Tom Armstrong 9:27 am, 8-May-2012

Haha. Lighten up a bit, Jesus Christ. I hope you all get bloody salmonella. ps: only joking x

Rob A 10:04 am, 8-May-2012

Get over yourselves - he didn't set the article out to be a critique of the food. Will seems to be the only person who's actually grasped what the point of the piece was - that in a time where virtually every city in Europe is no different to any other thanks to globalisation, we should be appreciating and protecting what makes London different. Kitsch, uninviting and tired, they may be, but they're part of our heritage and should be regarded with a little love, even if most of us wouldn't set foot inside one.

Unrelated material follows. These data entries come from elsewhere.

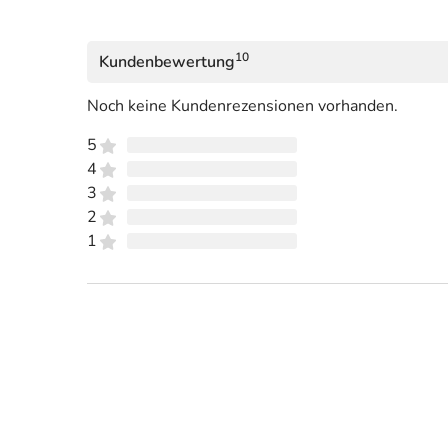
10
Kundenbewertung
Noch keine Kundenrezensionen vorhanden.
5
4
3
2
1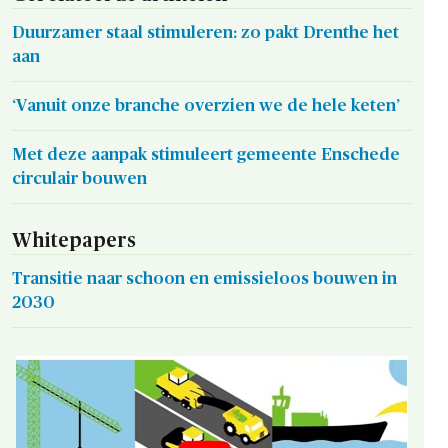
Duurzamer staal stimuleren: zo pakt Drenthe het
aan
‘Vanuit onze branche overzien we de hele keten’
Met deze aanpak stimuleert gemeente Enschede
circulair bouwen
Whitepapers
Transitie naar schoon en emissieloos bouwen in
2030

Howard 5:02 pm, 26-Nov-2012

Ad - what the fuck were you doing eating in one on Christmas day? I've had some bad Christmas days but my word. Please expand.

Essvee 12:28 am, 27-Nov-2012

I went in one with my wife a few years ago. Any place that charges you extra if you'd like more than just a knife and fork with your steak is taking the piss. The steak was nice, if expensive, but asking an extra few quid for chips is, frankly, cheek of the highest order.

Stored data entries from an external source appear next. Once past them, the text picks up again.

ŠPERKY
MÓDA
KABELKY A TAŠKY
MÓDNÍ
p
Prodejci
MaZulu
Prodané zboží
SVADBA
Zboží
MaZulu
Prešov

Melissa 1:45 pm, 12-Jun-2013

Brilliant brilliant brilliant article. Thank you Tom Armstrong, finally someone else who appears to think like me!

mike 12:07 pm, 4-Jul-2013

a London design classic it may be but the food is overpriced and crap , but I get what your saying, its like Howard Johnson's closed down in new York, again it was part of new York thats no longer there, the food in ho jo's was way better than your angus and it was open a lot later,

Steve A 4:05 pm, 17-Nov-2013

I did once eat at an Aberdeen Angus. The food wasn't bad at all, far better certainly than [say] a Wetherspoons, though very much overpriced for what it was. One of the redeeming qualities of chains like pizza express & so on is that they tend to have policies of charging near-identical prices in London's West End to what they'd charge in [say] Grimsby or whatever. So the big chains are actually something of a bargain in theatreland. Aberdeen Angus not so much.

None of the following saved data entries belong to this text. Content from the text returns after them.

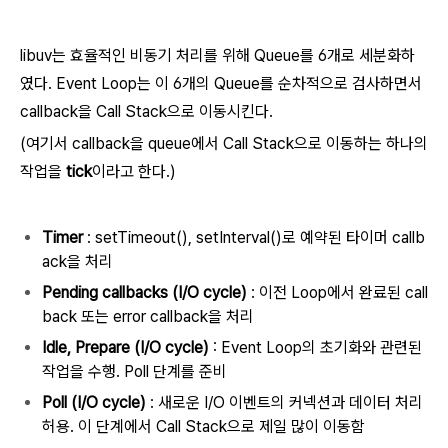
libuv는 효율적인 비동기 처리를 위해 Queue를 6개로 세분화하
였다. Event Loop는 이 6개의 Queue를 순차적으로 검사하면서
callback을 Call Stack으로 이동시킨다.
(여기서 callback을 queue에서 Call Stack으로 이동하는 하나의
작업을
tick
이라고 한다.)
Timer
: setTimeout(), setInterval()로 예약된 타이머 callb
ack을 처리
Pending callbacks (I/O cycle)
: 이전 Loop에서 완료된 call
back 또는 error callback을 처리
Idle, Prepare (I/O cycle)
: Event Loop의 초기화와 관련된
작업을 수행. Poll 단계를 준비
Poll (I/O cycle)
: 새로운 I/O 이벤트의 커넥션과 데이터 처리
허용. 이 단계에서 Call Stack으로 제일 많이 이동함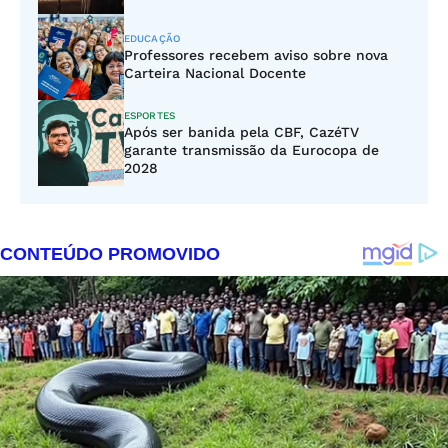
EDUCAÇÃO
Professores recebem aviso sobre nova
Carteira Nacional Docente
ESPORTES
Após ser banida pela CBF, CazéTV
garante transmissão da Eurocopa de
2028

Here Mate 2:08 pm, 8-Jan-2014

Myself and a colleague decided to give it a go back in 1999 after being seduced for many years by the neon sign. We entered the Charing Cross Road restaurant to be met with a sullen faced Spanish waitress who was perched behind the bar. She looked as if she wanted to kill herself and told us to sit wherever- we chose a booth in the window, of course! The banquettes both collapsed under us which caused the contents of the table to fly all over the place. I noticed how filthy the cutlery was when we picked it up off the sticky carpet. Both of us decided that there was no chance of us eating in there so we shamefully asked for new cutlery and fucked off as soon as the waitress had turned her back.